Accuracy of classifier tested by 100-fold cross validation. (A) For each of 100 iterations, the classifier was trained on data from a randomly selected 80% of patients, and then tested on the remaining 20% of the data. Data used for training and testing were calculated by averaging the quantitative metrics for each wean over the 30-min period ending at the time of anaesthesia cessation. Results from the true classifier model are shown on the left, and from a control model trained on randomly shuffled outcome labels on the right. Median accuracy from 100 iterations is indicated by the horizontal red line, blue boxes indicate the IQR of the distribution, and black bars indicate the minimum and maximum values (excluding outliers, defined as either >1.5 times the IQR above the third quartile or 1.5 times the IQR below the first quartile, which are indicated by red plus symbol). The classifier model trained on true outcome labels accurately predicted wean outcome 75.5% of the time, significantly greater than the control model [χ²(1) = 94.5114, P = 2.44 × 10⁻²², Kruskal-Wallis H-test]. (B) Again, for each of 100 iterations, the classifier was trained on weans from a randomly selected 80% of patients, and then tested on the remaining 20% of the data.

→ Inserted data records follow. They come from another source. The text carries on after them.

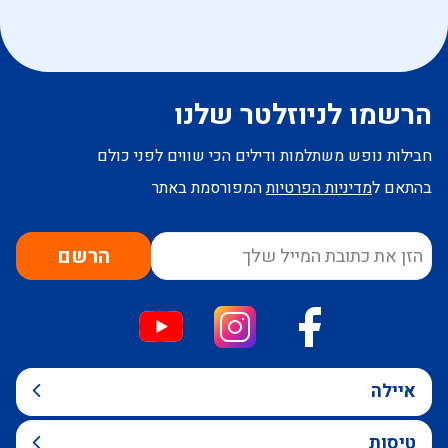
הרשמו לניוזלטר שלנו
חבילות נופש משתלמות ודילים הכי שווים לפני כולם
בהתאם ל
מדיניות הפרטיות
המפורסמת באתר
הרשם
איילה
טיסות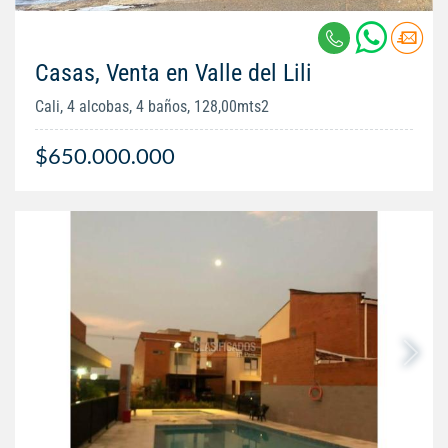
Casas, Venta en Valle del Lili
Cali, 4 alcobas, 4 baños, 128,00mts2
$650.000.000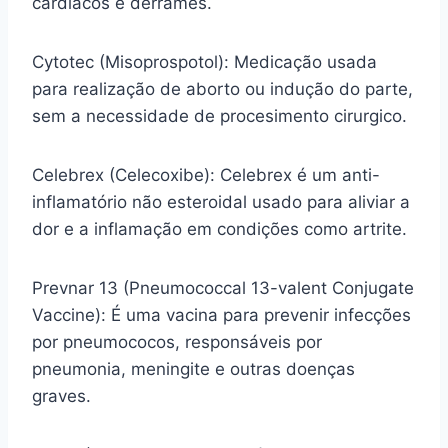
cardíacos e derrames.
Cytotec (Misoprospotol): Medicação usada
para realização de aborto ou indução do parte,
sem a necessidade de procesimento cirurgico.
Celebrex (Celecoxibe): Celebrex é um anti-
inflamatório não esteroidal usado para aliviar a
dor e a inflamação em condições como artrite.
Prevnar 13 (Pneumococcal 13-valent Conjugate
Vaccine): É uma vacina para prevenir infecções
por pneumococos, responsáveis por
pneumonia, meningite e outras doenças
graves.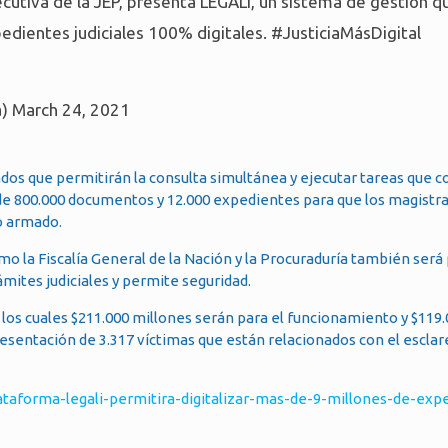
jecutiva de la JEP, presenta LEGALI, un sistema de gestión 
edientes judiciales 100% digitales.
#JusticiaMásDigital
a)
March 24, 2021
zados que permitirán la consulta simultánea y ejecutar tareas que
de 800.000 documentos y 12.000 expedientes para que los magistra
o armado.
 la Fiscalía General de la Nación y la Procuraduría también será 
ámites judiciales y permite seguridad.
 los cuales $211.000 millones serán para el funcionamiento y $119
resentación de 3.317 víctimas que están relacionados con el escla
ataforma-legali-permitira-digitalizar-mas-de-9-millones-de-exp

Here the model was then applied to the full time series for the withheld 20% of data, yielding a prediction (success versus failure) as a function of time. The accuracy of the model at each time point was calculated for each iteration, and the mean ± standard error of the mean (SEM) of the accuracy is plotted as a function of time. The true classifier model is plotted in blue, and the control model is plotted in red. The two models begin to diverge at ∼16 h prior to wean cessation. The classifier is more accurate than the control up to 12 h prior to wean cessation and increases in accuracy over time.

Figure 7

Examples of the classifier applied to time series. For each of six example anaesthetic weans in patients with successful (wean outcome: 1) and unsuccessful anaesthetic liberation (wean outcome: 0): the top parameter is the anaesthetic dose over time. The second and third parameters display the alpha delta ratio and network density over time. The fourth parameter displays the prediction ‘score’, demonstrating the sign (positive, predictive of success, and negative, predictive of failure) and the confidence of the prediction proportionate to the magnitude of the prediction score. The final parameter demonstrates the time-varying prediction of the wean outcome [success (positive) versus failure (negative) based on the sign of the prediction score].